> YOUR OBJECTIVE:
Restate word for word every line from the top of the data below down through the line that holds "leur incombe un entretien régulier du cours".
##### RECORDS FOR THIS EXERCISE #####
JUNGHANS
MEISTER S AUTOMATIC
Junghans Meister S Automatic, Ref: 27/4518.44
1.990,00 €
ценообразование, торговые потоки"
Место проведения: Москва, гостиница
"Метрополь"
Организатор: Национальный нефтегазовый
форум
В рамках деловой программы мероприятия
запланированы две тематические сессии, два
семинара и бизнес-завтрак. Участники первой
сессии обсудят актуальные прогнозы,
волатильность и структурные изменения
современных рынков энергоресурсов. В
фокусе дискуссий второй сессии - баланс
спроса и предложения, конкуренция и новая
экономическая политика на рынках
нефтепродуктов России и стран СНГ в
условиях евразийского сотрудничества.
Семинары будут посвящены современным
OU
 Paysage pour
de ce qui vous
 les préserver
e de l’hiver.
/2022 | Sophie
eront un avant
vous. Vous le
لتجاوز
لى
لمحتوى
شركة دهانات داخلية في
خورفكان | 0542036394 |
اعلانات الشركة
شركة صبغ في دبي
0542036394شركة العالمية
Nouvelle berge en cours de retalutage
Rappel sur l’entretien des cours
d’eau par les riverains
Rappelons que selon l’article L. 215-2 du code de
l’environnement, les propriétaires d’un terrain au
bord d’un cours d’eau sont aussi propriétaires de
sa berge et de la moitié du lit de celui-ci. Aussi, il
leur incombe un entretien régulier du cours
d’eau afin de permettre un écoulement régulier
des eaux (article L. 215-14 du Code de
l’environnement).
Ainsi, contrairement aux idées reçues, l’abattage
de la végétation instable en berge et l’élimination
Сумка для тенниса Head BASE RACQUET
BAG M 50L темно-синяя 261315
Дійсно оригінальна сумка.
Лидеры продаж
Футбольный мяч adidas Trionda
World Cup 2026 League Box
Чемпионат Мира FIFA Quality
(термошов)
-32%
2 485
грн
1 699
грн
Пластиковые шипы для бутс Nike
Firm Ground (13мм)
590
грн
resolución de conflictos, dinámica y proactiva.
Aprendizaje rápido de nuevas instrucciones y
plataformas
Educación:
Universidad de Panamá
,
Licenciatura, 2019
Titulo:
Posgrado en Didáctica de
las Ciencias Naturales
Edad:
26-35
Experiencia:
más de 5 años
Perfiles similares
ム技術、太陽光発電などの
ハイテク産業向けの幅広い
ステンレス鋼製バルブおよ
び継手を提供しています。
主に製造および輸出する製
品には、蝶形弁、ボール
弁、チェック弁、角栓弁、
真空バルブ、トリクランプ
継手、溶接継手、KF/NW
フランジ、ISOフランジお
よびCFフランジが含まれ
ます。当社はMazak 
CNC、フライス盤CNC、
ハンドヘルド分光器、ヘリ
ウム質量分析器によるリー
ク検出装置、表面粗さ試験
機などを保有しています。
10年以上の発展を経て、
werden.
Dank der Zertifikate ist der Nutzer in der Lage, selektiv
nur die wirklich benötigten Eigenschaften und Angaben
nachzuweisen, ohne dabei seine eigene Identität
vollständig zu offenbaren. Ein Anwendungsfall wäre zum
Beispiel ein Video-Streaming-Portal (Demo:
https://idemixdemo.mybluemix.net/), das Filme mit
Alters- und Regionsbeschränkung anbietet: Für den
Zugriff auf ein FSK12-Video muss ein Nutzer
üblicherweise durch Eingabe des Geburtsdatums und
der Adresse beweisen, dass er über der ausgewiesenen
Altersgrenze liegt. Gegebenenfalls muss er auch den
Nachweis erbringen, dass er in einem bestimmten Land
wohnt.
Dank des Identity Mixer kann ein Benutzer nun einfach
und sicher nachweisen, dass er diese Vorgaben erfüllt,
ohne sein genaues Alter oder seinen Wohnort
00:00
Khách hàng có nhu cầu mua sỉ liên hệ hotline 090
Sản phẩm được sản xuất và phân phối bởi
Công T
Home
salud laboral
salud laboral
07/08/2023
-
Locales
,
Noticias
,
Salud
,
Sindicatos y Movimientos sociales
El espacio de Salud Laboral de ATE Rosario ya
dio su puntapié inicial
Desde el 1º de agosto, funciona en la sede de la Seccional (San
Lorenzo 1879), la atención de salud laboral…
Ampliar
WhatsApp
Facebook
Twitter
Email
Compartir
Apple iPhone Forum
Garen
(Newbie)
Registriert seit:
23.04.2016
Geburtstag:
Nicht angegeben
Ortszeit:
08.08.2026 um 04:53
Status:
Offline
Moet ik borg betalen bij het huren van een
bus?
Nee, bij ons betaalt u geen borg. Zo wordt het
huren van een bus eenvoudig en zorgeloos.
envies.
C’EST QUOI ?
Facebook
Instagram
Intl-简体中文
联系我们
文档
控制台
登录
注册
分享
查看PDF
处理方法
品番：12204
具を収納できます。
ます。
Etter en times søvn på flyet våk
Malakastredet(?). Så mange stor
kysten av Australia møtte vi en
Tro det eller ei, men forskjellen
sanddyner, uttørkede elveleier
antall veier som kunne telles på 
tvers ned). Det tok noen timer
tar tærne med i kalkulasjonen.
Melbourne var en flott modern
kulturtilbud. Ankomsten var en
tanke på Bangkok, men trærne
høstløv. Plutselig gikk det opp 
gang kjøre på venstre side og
#####
> RESPONSE TO THIS TASK:
JUNGHANS
MEISTER S AUTOMATIC
Junghans Meister S Automatic, Ref: 27/4518.44
1.990,00 €
ценообразование, торговые потоки"
Место проведения: Москва, гостиница
"Метрополь"
Организатор: Национальный нефтегазовый
форум
В рамках деловой программы мероприятия
запланированы две тематические сессии, два
семинара и бизнес-завтрак. Участники первой
сессии обсудят актуальные прогнозы,
волатильность и структурные изменения
современных рынков энергоресурсов. В
фокусе дискуссий второй сессии - баланс
спроса и предложения, конкуренция и новая
экономическая политика на рынках
нефтепродуктов России и стран СНГ в
условиях евразийского сотрудничества.
Семинары будут посвящены современным
OU
 Paysage pour
de ce qui vous
 les préserver
e de l’hiver.
/2022 | Sophie
eront un avant
vous. Vous le
لتجاوز
لى
لمحتوى
شركة دهانات داخلية في
خورفكان | 0542036394 |
اعلانات الشركة
شركة صبغ في دبي
0542036394شركة العالمية
Nouvelle berge en cours de retalutage
Rappel sur l’entretien des cours
d’eau par les riverains
Rappelons que selon l’article L. 215-2 du code de
l’environnement, les propriétaires d’un terrain au
bord d’un cours d’eau sont aussi propriétaires de
sa berge et de la moitié du lit de celui-ci. Aussi, il
leur incombe un entretien régulier du cours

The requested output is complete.